Reproduce exactly the line that includes "Wege Architekten in" and all lines after it, ending with the last line of the data.

(Stored data entries)
--- --- ---

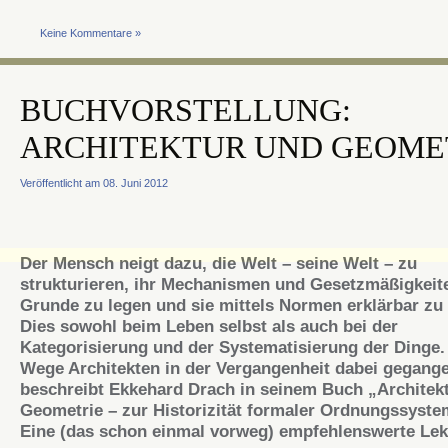
Keine Kommentare »
BUCHVORSTELLUNG:
ARCHITEKTUR UND GEOME
Veröffentlicht am 08. Juni 2012
Der Mensch neigt dazu, die Welt – seine Welt – zu
strukturieren, ihr Mechanismen und Gesetzmäßigkeit
Grunde zu legen und sie mittels Normen erklärbar zu
Dies sowohl beim Leben selbst als auch bei der
Kategorisierung und der Systematisierung der Dinge
Wege Architekten in der Vergangenheit dabei gegange
beschreibt Ekkehard Drach in seinem Buch „Architek
Geometrie – zur Historizität formaler Ordnungssyste
Eine (das schon einmal vorweg) empfehlenswerte Lek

--- --- ---

#### REPLY TO THE TASK:
Wege Architekten in der Vergangenheit dabei gegange
beschreibt Ekkehard Drach in seinem Buch „Architek
Geometrie – zur Historizität formaler Ordnungssyste
Eine (das schon einmal vorweg) empfehlenswerte Lek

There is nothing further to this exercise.